An Olympic torch discovered after 60 years in a Leicestershire college is lighting the way to London 2012, answering critics with a legacy inspiring thousands of young people across the UK – and beyond.
Loughborough College found the torch, used during the last London Games, in a filing cabinet and put it at the heart of Flames: Lighting the Way, a programme promoting sports, health and fitness and the Olympic and Paralympic values and now the project, which began locally, is now so successful it has reached 22,500 young people – and is going global.
The torch was bequeathed to the college by Commander Bill Collins, who taught athletics there and was the organiser of the 1948 Olympic Torch Relay. The flame travelled 1,964 miles from Greece to Wembley and after carrying the flame and passing it on, runners kept their torch as a memento.

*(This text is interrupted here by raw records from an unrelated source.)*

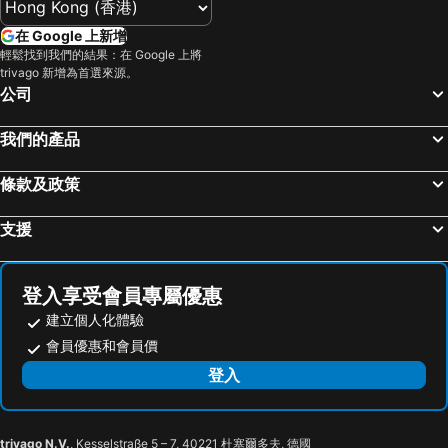
台中烏日高鐵站
新北投
Roaders Plus Hotel Taipei Station
FX Hotel Taipei Nanjing East Road Branch
在 Google 上新增
烏來溫泉
陽明山
柯達大飯店台北一店
Roaders Plus Hotel Theme
輕鬆找到我們的結果：在 Google 上將
捷運中山站
捷運忠孝敦化站
捷絲旅-西門町館
citizenM Taipei North Gate
trivago 新增為首選來源。
公司
大安森林公園
捷運忠孝復興站
新驛旅店台北車站二館
皇家季節酒店台北南西館
台中一中商圈
清境農場
明日大飯店
Boutech Jiantan Hotel
我們的產品
內湖區
士林夜市
台北美侖大飯店
The Landis Taipei
條款及政策
中正紀念堂
礁溪車站
N Hotel
Beauty Hotels Taipei - Hotel Bchic
桃園火車站
廬山溫泉
Beauty Hotels Taipei - Hotel B7
Apause Inn
支援
九份
宜蘭礁溪溫泉公園
Hotel Fun - Linsen
台北大倉久和大飯店
台北世貿中心
台北市政府
Kimpton Da An Hotel
Citic Hotel
登入享受會員專屬優惠
羅東夜市
台北東區
K Hotel - Yunghe
Fooyee Hotel - Yonghe
建立個人化體驗
饒河街觀光夜市
南港站覽館
Guide Hotel Taipei NTU
瀚寓夏天 Hanns Summer
會員優惠和會員價
萬華區
士林區
帥客旅店
Taipei Hua Zhung Campsite
登入
新北投
捷運忠孝新生站
葛瑞絲商旅
Family Hotel Taipei
新竹火車站
台北市立動物園
捷絲旅台大尊賢館
Goodmore Hotel
台北國父紀念館
捷運善導寺站
trivago N.V.
, Kesselstraße 5 – 7, 40221 杜塞爾多夫, 德國
台北貴都大飯店
Jingan Classic Inn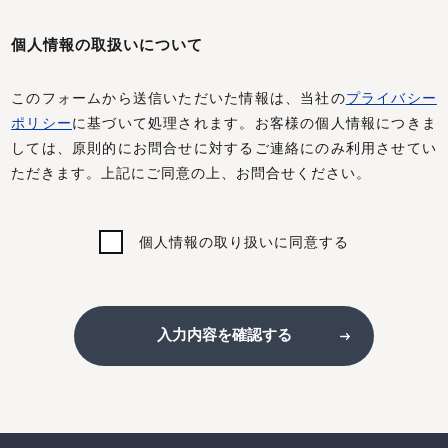
個人情報の取扱いについて
このフォームから送信いただいた情報は、当社の
プライバシー
ポリシー
に基づいて処理されます。お客様の個人情報につきま
しては、原則的にお問合せに対するご連絡にのみ利用させてい
ただきます。上記にご同意の上、お問合せください。
個人情報の取り扱いに同意する
入力内容を確認する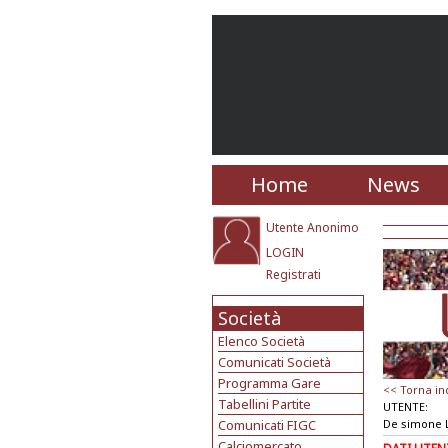
Home
News
Utente Anonimo
LOGIN
Registrati
Società
Elenco Società
Comunicati Società
Programma Gare
<< Torna in
Tabellini Partite
UTENTE:
Comunicati FIGC
De simone 
Calciomercato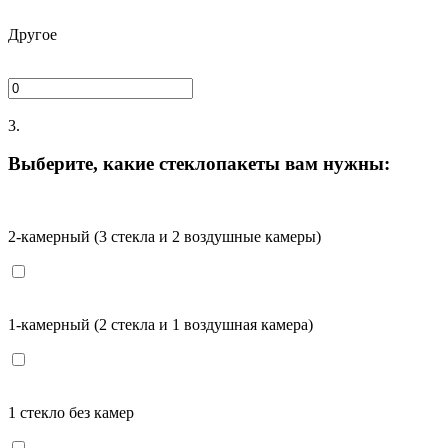
Другое
3.
Выберите, какие стеклопакеты вам нужны:
2-камерный (3 стекла и 2 воздушные камеры)
1-камерный (2 стекла и 1 воздушная камера)
1 стекло без камер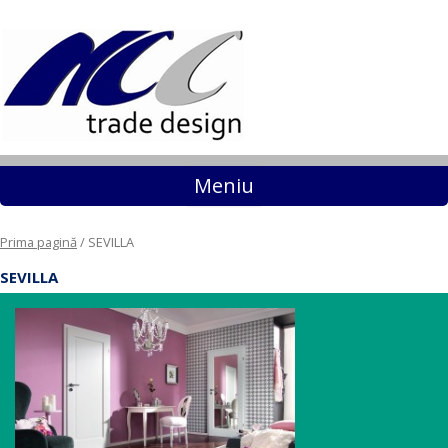
Sari la conținut
Meniu
Prima pagină
/ SEVILLA
SEVILLA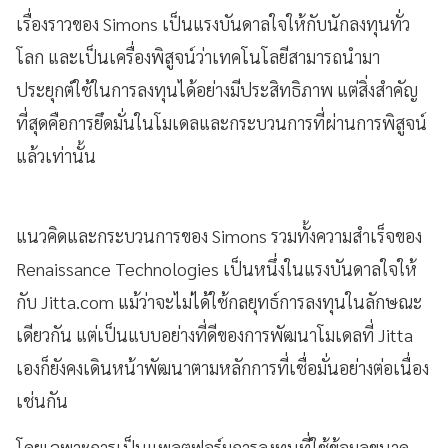
เรื่องราวของ Simons เป็นแรงบันดาลใจให้กับนักลงทุนทั่ว
โลก และเป็นเครื่องพิสูจน์ว่าเทคโนโลยีสามารถนำมา
ประยุกต์ใช้ในการลงทุนได้อย่างมีประสิทธิภาพ แต่สิ่งสำคัญ
ที่สุดคือการยึดมั่นในโมเดลและกระบวนการที่ผ่านการพิสูจน์
แล้วเท่านั้น
แนวคิดและกระบวนการของ Simons รวมทั้งความสำเร็จของ
Renaissance Technologies เป็นหนึ่งในแรงบันดาลใจให้
กับ Jitta.com แม้ว่าจะไม่ได้ใช้กลยุทธ์การลงทุนในลักษณะ
เดียวกัน แต่เป็นแบบอย่างที่ดีของการพัฒนาโมเดลที่ Jitta
เองก็ยังคงเดินหน้าพัฒนาตามหลักการที่เชื่อมั่นอย่างต่อเนื่อง
เช่นกัน
โดยเฉพาะการเป็นแพลตฟอร์มการลงทุนที่ใช้ข้อมูลขนาด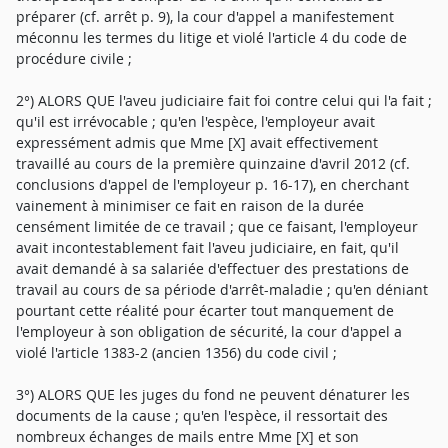
préparer (cf. arrêt p. 9), la cour d'appel a manifestement
méconnu les termes du litige et violé l'article 4 du code de
procédure civile ;
2°) ALORS QUE l'aveu judiciaire fait foi contre celui qui l'a fait ;
qu'il est irrévocable ; qu'en l'espèce, l'employeur avait
expressément admis que Mme [X] avait effectivement
travaillé au cours de la première quinzaine d'avril 2012 (cf.
conclusions d'appel de l'employeur p. 16-17), en cherchant
vainement à minimiser ce fait en raison de la durée
censément limitée de ce travail ; que ce faisant, l'employeur
avait incontestablement fait l'aveu judiciaire, en fait, qu'il
avait demandé à sa salariée d'effectuer des prestations de
travail au cours de sa période d'arrêt-maladie ; qu'en déniant
pourtant cette réalité pour écarter tout manquement de
l'employeur à son obligation de sécurité, la cour d'appel a
violé l'article 1383-2 (ancien 1356) du code civil ;
3°) ALORS QUE les juges du fond ne peuvent dénaturer les
documents de la cause ; qu'en l'espèce, il ressortait des
nombreux échanges de mails entre Mme [X] et son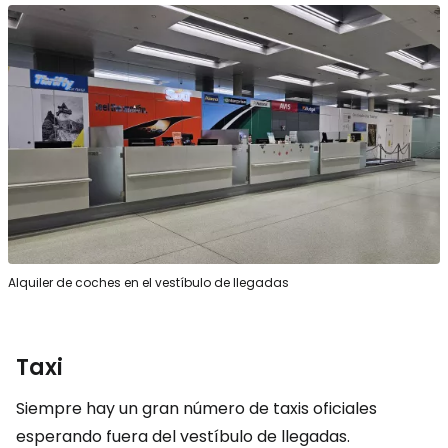
Alquiler de coches en el vestíbulo de llegadas
Taxi
Siempre hay un gran número de taxis oficiales
esperando fuera del vestíbulo de llegadas.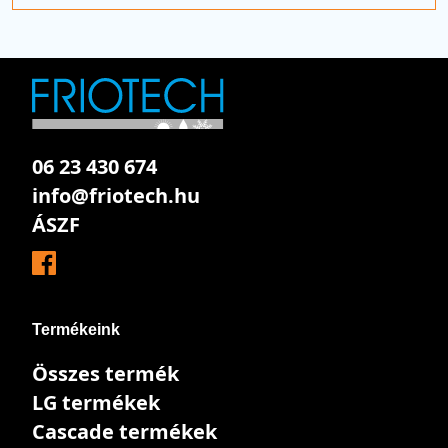
06 23 430 674
info@friotech.hu
ÁSZF
Termékeink
Összes termék
LG termékek
Cascade termékek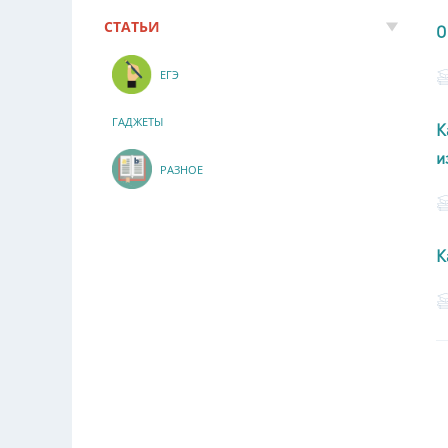
СТАТЬИ
О
ЕГЭ
ГАДЖЕТЫ
К
и
РАЗНОЕ
К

When the torch was found Chris McGeorge, Elite Sports Officer at Loughborough College, became its custodian. Each of the schools and colleges taking part in Flames has the opportunity to finish their own programme by recreating the Olympic relay using the historic item.
Now Flames, developed in partnership with the British Heart Foundation, is set to go global with its first ever trip overseas.
Chris McGeorge has taken the flame to Brunei where more than 1000 people took part in a relay with the 1948 torch, led by the British High Commissioner, the country’s Minister of Culture, Youth and Sports and the American and Chinese ambassadors.
The College has been working with Brunei for several years and it is fantastic to take Flames beyond the UK for the first time and to be meeting with Prince Sufri to talk about the project.
“There has been a lot of criticism, including from the Chairman of the British Olympic Association Lord Moynihan, that the 2012 Olympics will fail to deliver any lasting sporting legacy for most young Britons.
“It’s being said that since the UK won the bid the pledge to deliver a national, sporting revolution in schools hasn’t been honoured.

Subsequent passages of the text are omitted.